Problem: Write out every line below that includes the word "Sánchez".

Saved entries:
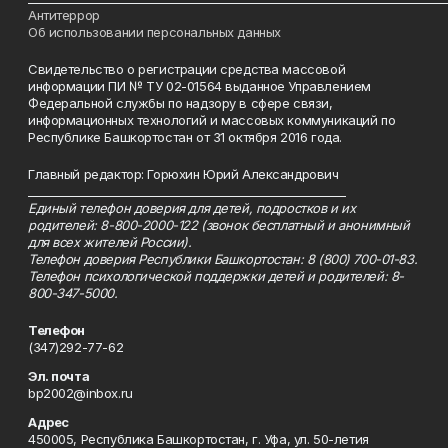
Антитеррор
Об использовании персональных данных
Свидетельство о регистрации средства массовой
информации ПИ № ТУ 02-01564 выданное Управлением
Федеральной службы по надзору в сфере связи,
информационных технологий и массовых коммуникаций по
Республике Башкортостан от 31 октября 2016 года.
Главный редактор: Горюхин Юрий Александрович
_________________________________________________________
Единый телефон доверия для детей, подростков и их
родителей: 8-800-2000-122 (звонок бесплатный и анонимный
для всех жителей России).
Телефон доверия Республики Башкортостан: 8 (800) 700-01-83.
Телефон психологической поддержки детей и родителей: 8-
800-347-5000.
Телефон
(347)292-77-62
Эл. почта
bp2002@inbox.ru
Адрес
450005, Республика Башкортостан, г. Уфа, ул. 50-летия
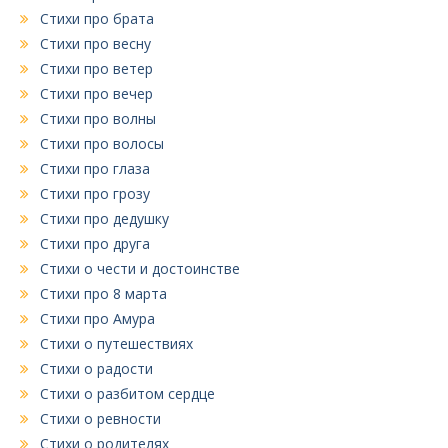
Стихи про брата
Стихи про весну
Стихи про ветер
Стихи про вечер
Стихи про волны
Стихи про волосы
Стихи про глаза
Стихи про грозу
Стихи про дедушку
Стихи про друга
Стихи о чести и достоинстве
Стихи про 8 марта
Стихи про Амура
Стихи о путешествиях
Стихи о радости
Стихи о разбитом сердце
Стихи о ревности
Стихи о родителях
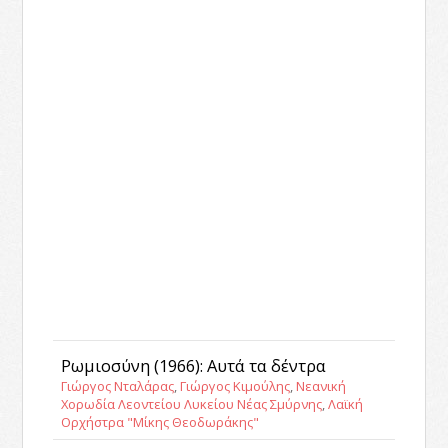
Ρωμιοσύνη (1966): Αυτά τα δέντρα
Γιώργος Νταλάρας
,
Γιώργος Κιμούλης
,
Νεανική
Χορωδία Λεοντείου Λυκείου Νέας Σμύρνης
,
Λαϊκή
Ορχήστρα "Μίκης Θεοδωράκης"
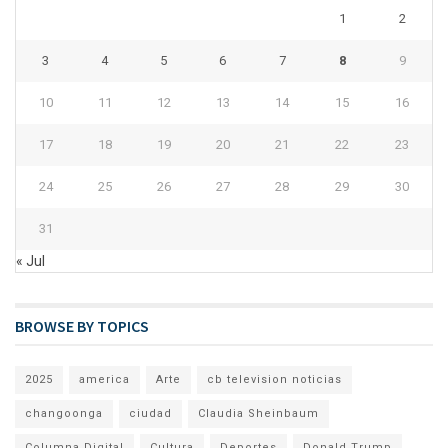
1
2
3
4
5
6
7
8
9
10
11
12
13
14
15
16
17
18
19
20
21
22
23
24
25
26
27
28
29
30
31
« Jul
BROWSE BY TOPICS
2025
america
Arte
cb television noticias
changoonga
ciudad
Claudia Sheinbaum
Columna Digital
Cultura
Deportes
Donald Trump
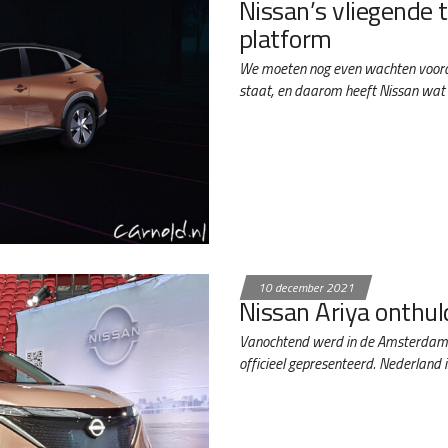
Nissan’s vliegende 
platform
We moeten nog even wachten voorda
staat, en daarom heeft Nissan wa
10 december 2021
Nissan Ariya onthul
Vanochtend werd in de Amsterdamse
officieel gepresenteerd. Nederland 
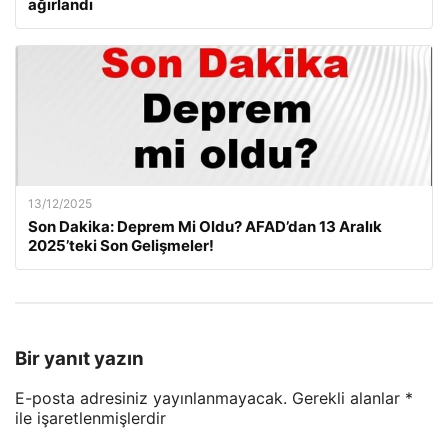
ağırlandı
13/12/2025
Son Dakika: Deprem Mi Oldu? AFAD’dan 13 Aralık
2025’teki Son Gelişmeler!
Bir yanıt yazın
E-posta adresiniz yayınlanmayacak.
Gerekli alanlar
*
ile işaretlenmişlerdir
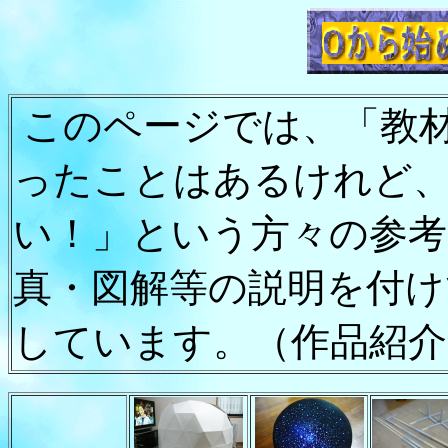
このページ
では、「教
ったことはあるけれど
い！」という方々の参考
真・図解等の説明を付
しています。（作品紹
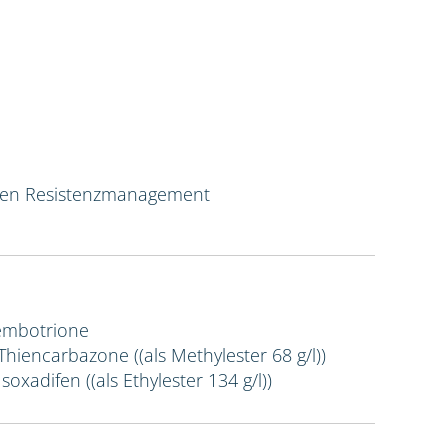
ven Resistenzmanagement
Tembotrione
 Thiencarbazone ((als Methylester 68 g/l))
Isoxadifen ((als Ethylester 134 g/l))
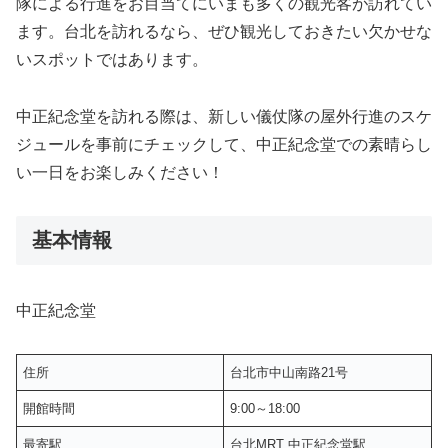
隊による行進をお目当てにいまも多くの観光客が訪れてい
ます。台北を訪れるなら、ぜひ観光しておきたい欠かせな
いスポットではあります。
中正紀念堂を訪れる際は、新しい儀仗隊の屋外行進のスケ
ジュールを事前にチェックして、中正紀念堂での素晴らし
い一日をお楽しみください！
基本情報
中正紀念堂
住所
台北市中山南路21号
開館時間
9:00～18:00
最寄駅
台北MRT 中正紀念堂駅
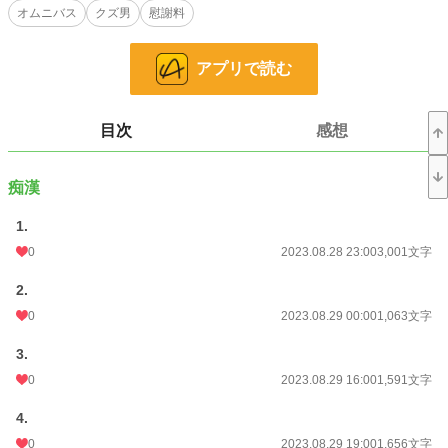
オムニバス
クズ男
慰謝料
血液型
石女
アプリで読む
半身不随
マザコン
略奪婚
開業医
目次
感想
幼馴染
小説
228,850 位 / 228,850 件
痴漢
恋愛
66,375 位 / 66,375 件
1.
0
2023.08.28 23:00
3,001文字
お気に入り
75
2.
24h.ポイント
0 pt
0
2023.08.29 00:00
1,063文字
文字数
62,458
3.
更新日時
2023.09.07 22:30
0
2023.08.29 16:00
1,591文字
初回公開日時
2023.08.28 23:00
4.
初回完結日時
2023.09.08 12:40
0
2023.08.29 19:00
1,656文字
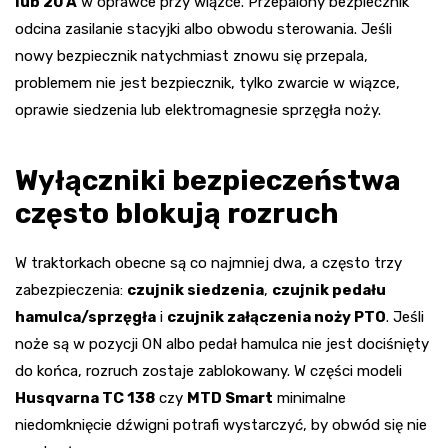
lub 20 A
w oprawce przy wiązce. Przepalony bezpiecznik
odcina zasilanie stacyjki albo obwodu sterowania. Jeśli
nowy bezpiecznik natychmiast znowu się przepala,
problemem nie jest bezpiecznik, tylko zwarcie w wiązce,
oprawie siedzenia lub elektromagnesie sprzęgła noży.
Wyłączniki bezpieczeństwa
często blokują rozruch
W traktorkach obecne są co najmniej dwa, a często trzy
zabezpieczenia:
czujnik siedzenia
,
czujnik pedału
hamulca/sprzęgła
i
czujnik załączenia noży PTO
. Jeśli
noże są w pozycji ON albo pedał hamulca nie jest dociśnięty
do końca, rozruch zostaje zablokowany. W części modeli
Husqvarna TC 138
czy
MTD Smart
minimalne
niedomknięcie dźwigni potrafi wystarczyć, by obwód się nie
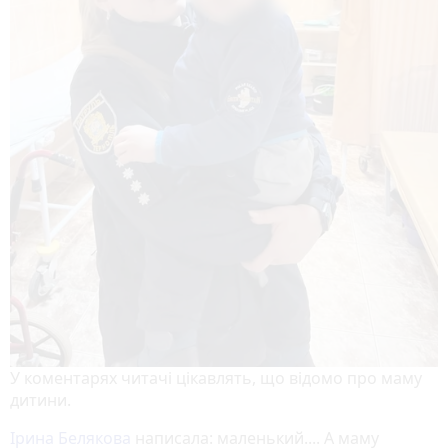
У коментарях читачі цікавлять, що відомо про маму
дитини.
Ірина Белякова
написала: маленький.... А маму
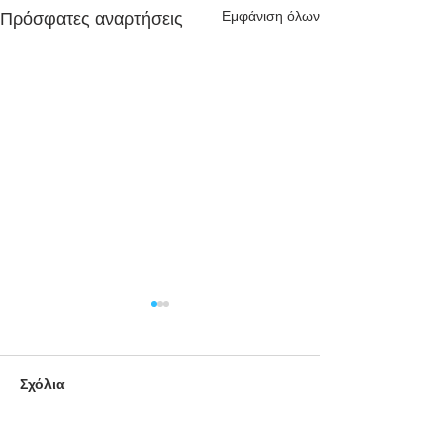
Εμφάνιση όλων
Πρόσφατες αναρτήσεις
Σχόλια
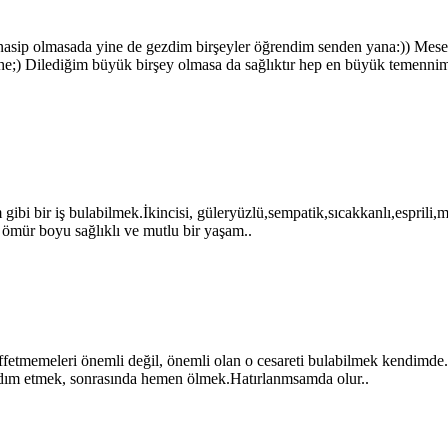
ip olmasada yine de gezdim birşeyler öğrendim senden yana:)) Mesela 
ehe;) Dilediğim büyük birşey olmasa da sağlıktır hep en büyük temenni
 gibi bir iş bulabilmek.İkincisi, güleryüzlü,sempatik,sıcakkanlı,esprili
 ömür boyu sağlıklı ve mutlu bir yaşam..
 affetmemeleri önemli değil, önemli olan o cesareti bulabilmek kendimde
rdım etmek, sonrasında hemen ölmek.Hatırlanmsamda olur..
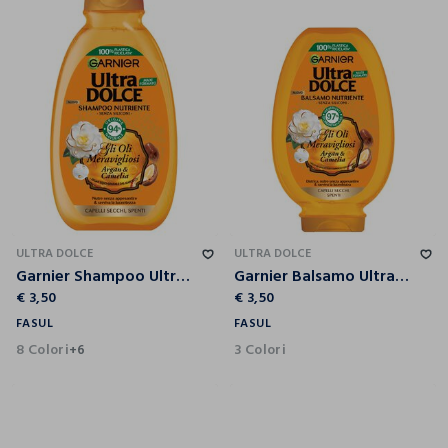
ULTRA DOLCE
ULTRA DOLCE
Garnier Shampoo Ultra Dolce Meraviglioso, Shampoo per Capelli Secchi, 300 ml.
Garnier Balsamo Ultra Dolce, Balsamo per Capelli Secchi, Meraviglioso, 250 ml.
€ 3,50
€ 3,50
FASUL
FASUL
8 Colori
3 Colori
+6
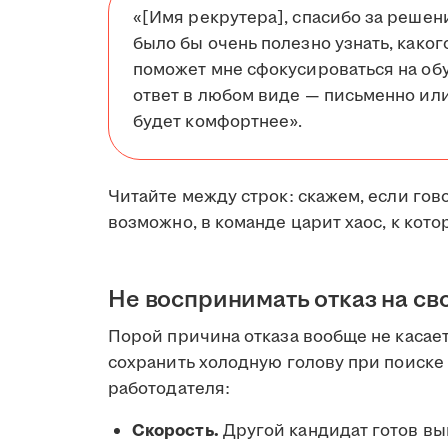
«[Имя рекрутера], спасибо за решен
было бы очень полезно узнать, каког
поможет мне сфокусироваться на обу
ответ в любом виде — письменно или
будет комфортнее».
Читайте между строк: скажем, если гов
возможно, в команде царит хаос, к кот
Не воспринимать отказ на св
Порой причина отказа вообще не касает
сохранить холодную голову при поиске 
работодателя:
Скорость.
Другой кандидат готов вый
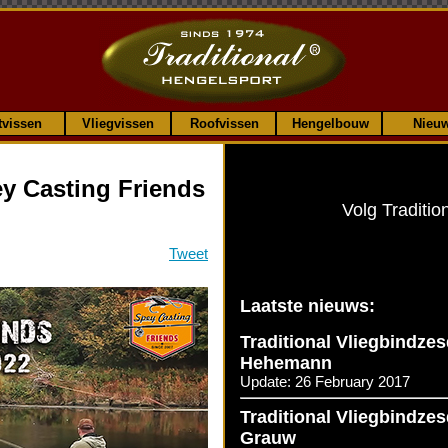
tvissen
Vliegvissen
Roofvissen
Hengelbouw
Nieu
y Casting Friends
Volg Traditio
Tweet
Laatste nieuws:
Traditional Vliegbindze
Hehemann
Update: 26 February 2017
Traditional Vliegbindze
Grauw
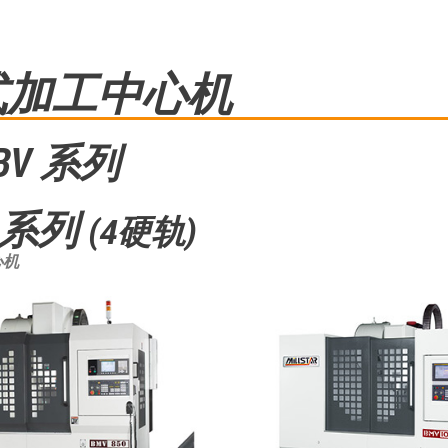
式加工中心机
/BV 系列
 系列
(4硬轨)
心机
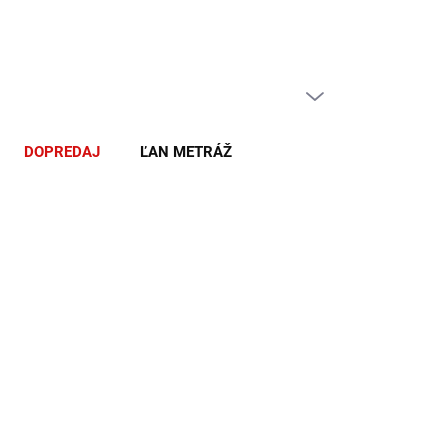
PRÁZDNY KOŠÍK
NÁKUPNÝ
KOŠÍK
DOPREDAJ
ĽAN METRÁŽ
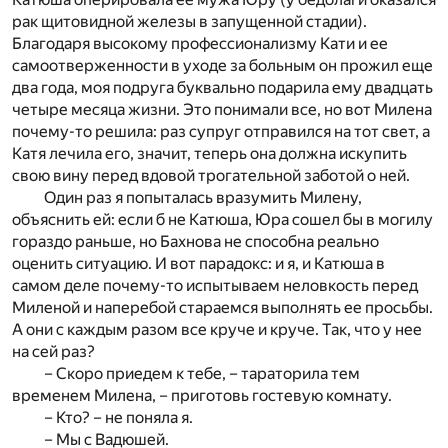
рак щитовидной железы в запущенной стадии).
Благодаря высокому профессионализму Кати и ее
самоотверженности в уходе за больным он прожил еще
два года, моя подруга буквально подарила ему двадцать
четыре месяца жизни. Это понимали все, но вот Милена
почему-то решила: раз супруг отправился на тот свет, а
Катя лечила его, значит, теперь она должна искупить
свою вину перед вдовой трогательной заботой о ней.
Один раз я попыталась вразумить Милену,
объяснить ей: если б не Катюша, Юра сошел бы в могилу
гораздо раньше, но Бахнова не способна реально
оценить ситуацию. И вот парадокс: и я, и Катюша в
самом деле почему-то испытываем неловкость перед
Миленой и наперебой стараемся выполнять ее просьбы.
А они с каждым разом все круче и круче. Так, что у нее
на сей раз?
– Скоро приедем к тебе, – тараторила тем
временем Милена, – приготовь гостевую комнату.
– Кто? – не поняла я.
– Мы с Вадюшей.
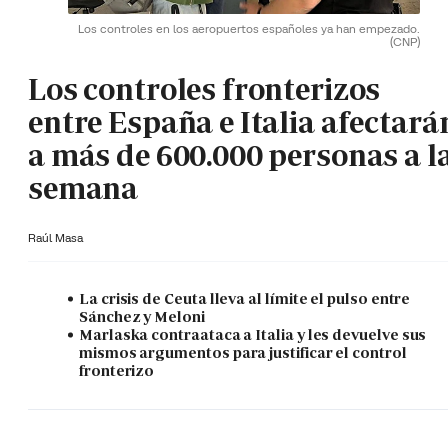
Los controles en los aeropuertos españoles ya han empezado.
(CNP)
Los controles fronterizos
entre España e Italia afectará
a más de 600.000 personas a l
semana
Raúl Masa
La crisis de Ceuta lleva al límite el pulso entre
Sánchez y Meloni
Marlaska contraataca a Italia y les devuelve sus
mismos argumentos para justificar el control
fronterizo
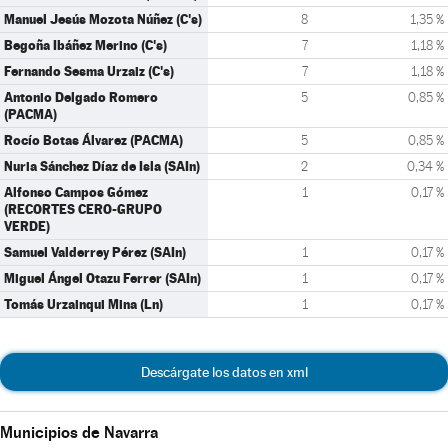
Manuel Jesús Mozota Núñez (C's)
8
1,35 %
Begoña Ibáñez Merino (C's)
7
1,18 %
Fernando Sesma Urzaiz (C's)
7
1,18 %
Antonio Delgado Romero
5
0,85 %
(PACMA)
Rocío Botas Álvarez (PACMA)
5
0,85 %
Nuria Sánchez Díaz de Isla (SAIn)
2
0,34 %
Alfonso Campos Gómez
1
0,17 %
(RECORTES CERO-GRUPO
VERDE)
Samuel Valderrey Pérez (SAIn)
1
0,17 %
Miguel Ángel Otazu Ferrer (SAIn)
1
0,17 %
Tomás Urzainqui Mina (Ln)
1
0,17 %
Descárgate los datos en xml
Municipios de Navarra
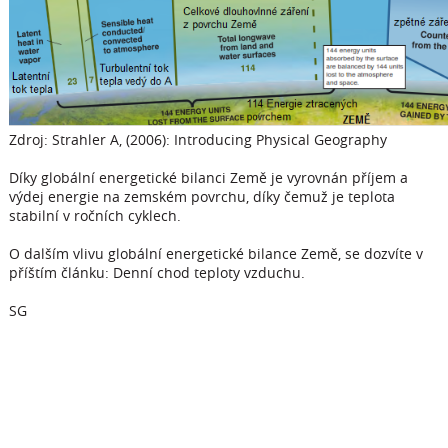
Zdroj: Strahler A, (2006): Introducing Physical Geography
Díky globální energetické bilanci Země je vyrovnán příjem a
výdej energie na zemském povrchu, díky čemuž je teplota
stabilní v ročních cyklech.
O dalším vlivu globální energetické bilance Země, se dozvíte v
příštím článku: Denní chod teploty vzduchu.
SG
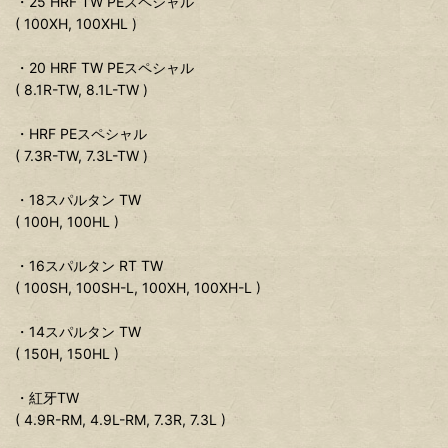
・25 HRF TW PEスペシャル
( 100XH, 100XHL )
・20 HRF TW PEスペシャル
( 8.1R-TW, 8.1L-TW )
・HRF PEスペシャル
( 7.3R-TW, 7.3L-TW )
・18スパルタン TW
( 100H, 100HL )
・16スパルタン RT TW
( 100SH, 100SH-L, 100XH, 100XH-L )
・14スパルタン TW
( 150H, 150HL )
・紅牙TW
( 4.9R-RM, 4.9L-RM, 7.3R, 7.3L )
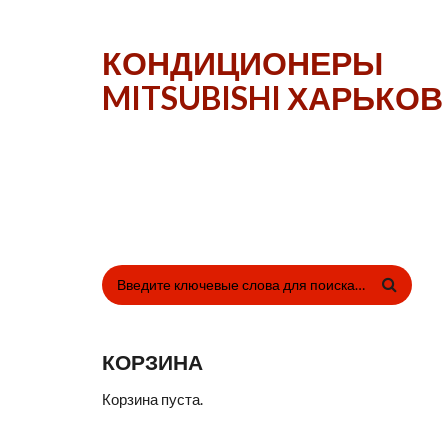
Перейти к основному содержанию
КОНДИЦИОНЕРЫ
MITSUBISHI ХАРЬКОВ
ФОРМА ПОИСКА
КОРЗИНА
Корзина пуста.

Final answer:
Sánchez y Meloni
Nuria Sánchez Díaz de Isla (SAIn)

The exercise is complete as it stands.